The smoothly curving outer surface 102 of the adaptor ring 100 of the present invention comprises a horizontal cross-section in the shape of a super-ellipse. The super-ellipse defining the outer surface of the preferred embodiment has an exponent between about 3.5 and 1.7, and optimally of about 3.0. However adaptors having sufficiently rounded outer surfaces to be readily handled by robotic manipulators of substantially cylindrical objects are produced using super-ellipses having exponents between about 4.0 and 1.5.

The length and width of the outer surface of the adaptor ring can be the same, producing a super-circular adaptor ring.

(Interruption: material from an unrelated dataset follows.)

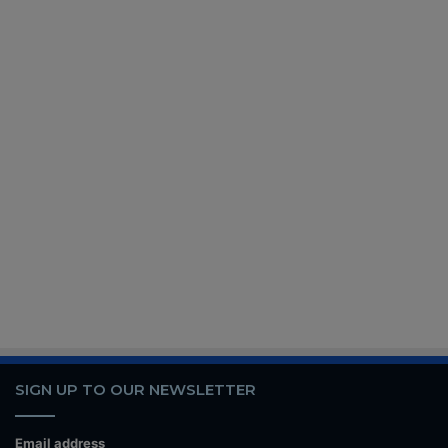
SIGN UP TO OUR NEWSLETTER
Email address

Preferably, however, the length of the adaptor ring 100 is slightly greater than the width thereof, in a ratio of about 35:32. This ratio provides an adaptor ring 100 well suited to use with a refuse container 10 which is slightly longer than it is wide.

It will be appreciated that, although specific embodiments of the invention have been described herein for purposes of illustration, various modifications may be made without departing from the spirit and scope of the invention. Accordingly, the scope of the invention is not limited except as by the following claims.